NA POEIRA - O tetracampeão Max Verstappen (à dir.), decepcionado, ameaçando aposentadoria, e seu carro: “Estamos jogando Mario Kart” (Philip Fong/AFP; Kym Illman/Getty Images)

Outro recurso introduzido foi o “botão de ultrapassagem”, que fornece um pico temporário de energia da bateria, de maneira semelhante a um impulso de videogame. Verstappen, da RBR, ficou insatisfeito com transformarem corridas de velocidade em corridas de gestão de bateria e não poupou palavras sobre os novos carros. “É terrível. Se alguém gosta disso, então não entende realmente o que é o automobilismo”, declarou o holandês. “Não é nada divertido. Estamos jogando Mario Kart, não é uma corrida.”

A crise atual interrompe um ciclo de renascimento da Fórmula 1, desde que a categoria foi comprada pelo grupo americano Liberty Media, em 2016, e renovou seu público com iniciativas como um reality show de sucesso na Netflix.
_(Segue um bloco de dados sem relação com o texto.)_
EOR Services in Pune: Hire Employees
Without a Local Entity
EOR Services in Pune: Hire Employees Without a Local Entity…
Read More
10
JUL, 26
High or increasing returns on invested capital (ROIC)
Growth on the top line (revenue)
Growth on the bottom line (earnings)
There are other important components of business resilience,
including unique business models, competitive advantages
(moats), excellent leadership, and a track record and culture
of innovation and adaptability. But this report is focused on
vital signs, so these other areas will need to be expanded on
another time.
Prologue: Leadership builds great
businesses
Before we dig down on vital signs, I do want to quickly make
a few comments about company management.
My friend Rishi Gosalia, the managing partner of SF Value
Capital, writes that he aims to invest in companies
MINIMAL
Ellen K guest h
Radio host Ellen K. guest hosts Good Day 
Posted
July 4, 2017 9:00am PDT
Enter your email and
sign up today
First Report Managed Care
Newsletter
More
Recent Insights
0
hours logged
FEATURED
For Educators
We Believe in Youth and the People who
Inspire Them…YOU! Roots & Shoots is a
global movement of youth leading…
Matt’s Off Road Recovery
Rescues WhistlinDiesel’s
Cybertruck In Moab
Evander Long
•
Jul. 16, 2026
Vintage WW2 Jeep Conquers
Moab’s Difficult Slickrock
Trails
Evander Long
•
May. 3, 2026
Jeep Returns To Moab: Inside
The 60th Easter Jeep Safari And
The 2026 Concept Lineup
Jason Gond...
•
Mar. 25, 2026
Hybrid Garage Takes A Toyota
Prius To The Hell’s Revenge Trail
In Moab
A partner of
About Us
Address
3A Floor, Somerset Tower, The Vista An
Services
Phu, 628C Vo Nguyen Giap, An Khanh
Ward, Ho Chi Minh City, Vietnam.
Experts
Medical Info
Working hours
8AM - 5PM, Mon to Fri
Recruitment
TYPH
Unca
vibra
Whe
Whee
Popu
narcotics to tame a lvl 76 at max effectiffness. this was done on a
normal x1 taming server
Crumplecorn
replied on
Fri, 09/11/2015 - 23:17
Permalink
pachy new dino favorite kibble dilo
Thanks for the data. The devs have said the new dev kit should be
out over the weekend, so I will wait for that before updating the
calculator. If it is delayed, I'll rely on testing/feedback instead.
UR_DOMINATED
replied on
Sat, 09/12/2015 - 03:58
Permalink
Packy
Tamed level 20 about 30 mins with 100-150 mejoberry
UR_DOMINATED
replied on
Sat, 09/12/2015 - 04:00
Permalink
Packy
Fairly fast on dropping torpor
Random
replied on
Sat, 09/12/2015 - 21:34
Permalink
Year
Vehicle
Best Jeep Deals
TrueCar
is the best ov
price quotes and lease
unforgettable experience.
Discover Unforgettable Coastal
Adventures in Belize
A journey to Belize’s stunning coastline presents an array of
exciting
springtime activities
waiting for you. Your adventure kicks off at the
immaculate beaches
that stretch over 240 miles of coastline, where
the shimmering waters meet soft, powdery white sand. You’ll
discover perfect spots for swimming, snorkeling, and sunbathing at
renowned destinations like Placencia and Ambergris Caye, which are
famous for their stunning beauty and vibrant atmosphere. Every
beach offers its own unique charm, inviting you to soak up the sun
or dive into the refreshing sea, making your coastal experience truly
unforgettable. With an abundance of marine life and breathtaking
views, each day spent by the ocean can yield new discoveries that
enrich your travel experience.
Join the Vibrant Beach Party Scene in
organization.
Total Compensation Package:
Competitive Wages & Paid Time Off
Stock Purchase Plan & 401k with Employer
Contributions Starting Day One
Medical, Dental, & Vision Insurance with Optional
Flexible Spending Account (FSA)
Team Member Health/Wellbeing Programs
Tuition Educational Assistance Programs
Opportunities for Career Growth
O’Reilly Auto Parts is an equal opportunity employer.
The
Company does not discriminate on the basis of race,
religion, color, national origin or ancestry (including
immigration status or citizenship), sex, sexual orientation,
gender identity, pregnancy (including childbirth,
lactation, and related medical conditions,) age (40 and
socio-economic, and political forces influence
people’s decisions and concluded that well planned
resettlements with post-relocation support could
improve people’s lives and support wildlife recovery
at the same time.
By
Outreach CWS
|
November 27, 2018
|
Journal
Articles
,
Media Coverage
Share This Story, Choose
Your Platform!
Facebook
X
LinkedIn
Agora, além das queixas sobre os carros, o campeonato lida com suspeitas de irregularidades. A equipe Mercedes iniciou a temporada com ampla vantagem, vencendo de forma consecutiva. Adversários suspeitam que a fabricante alemã encontrou uma brecha e estaria operando seus motores com taxa de compressão muito superior ao limite estipulado pelas novas regras da F1. A FIA indicou que adotará um esquema de fiscalização rigoroso a partir do Grande Prêmio de Mônaco, em junho. Caso a fraude se confirme, a decisão poderá virar o campeonato de cabeça para baixo, afetando não apenas a Mercedes. A F1 pode pagar caro por essa derrapada nas pistas.